針は良い物ですが、短針は完全に折れています。

テンプ押さえ石が割れていました。

ガンギ車の真が外れる様になっています。

3番・4番車を外す。。

筒カナは道具の爪が入りませんでしたので、

2番車側のワッシャの隙間から外します。

ピンを抜いて2番車を外す。

香箱の巻き上げガードを外す。

香箱を外す。

巻き上げバネ(メインスプリング)を取り出します。

地板側のテンプ押さえ石を外す。なんと鉄片がはさまっていました。
テンプ真が折れたか短くなった為の苦肉の策でしょうか?
一瞬「ナルホド」と思いましたが、オイルが流れやすく保油効果は低いと思われます。
一旦オイルが切れると金属同士なので摩耗が進んでしまいます。

鉄片を裏返すとやはり黒い鉄粉が。

ユニットを外します。

かなり古そうなジャンク懐中です。

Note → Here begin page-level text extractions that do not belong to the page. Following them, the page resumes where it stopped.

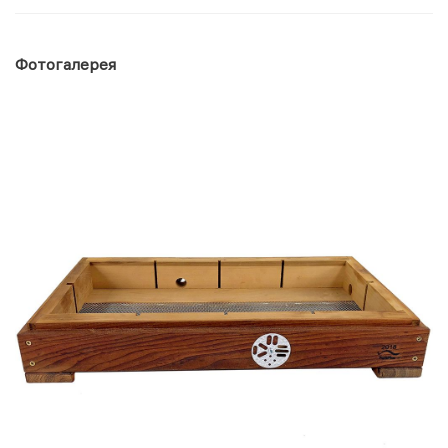
Фотогалерея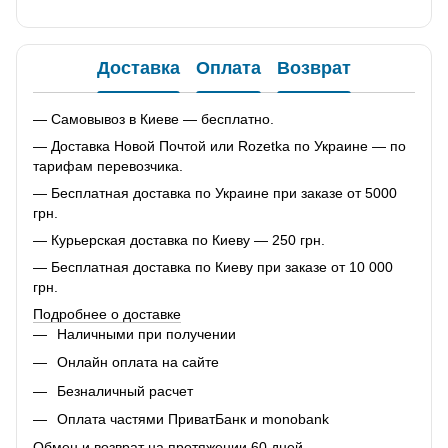
Доставка
Оплата
Возврат
— Самовывоз в Киеве — бесплатно.
— Доставка Новой Почтой или Rozetka по Украине — по
тарифам перевозчика.
— Бесплатная доставка по Украине при заказе от 5000
грн.
— Курьерская доставка по Киеву — 250 грн.
— Бесплатная доставка по Киеву при заказе от 10 000
грн.
Подробнее о доставке
Наличными при получении
Онлайн оплата на сайте
Безналичный расчет
Оплата частями ПриватБанк и monobank
Обмен и возврат на протяжении 60 дней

メーカーも製造国もわかりません。



部品取りも兼ねてたまにジャンク時計をバラしてます。
今回の様に先人の工夫を見ることができるので参考になります。


先程の鉄片は表面が粗いものでしたが、今ならチタンかテフロン製のものが
あれば摩擦が少なくてすむかもしれませんね(あくまで応急処置ですが)。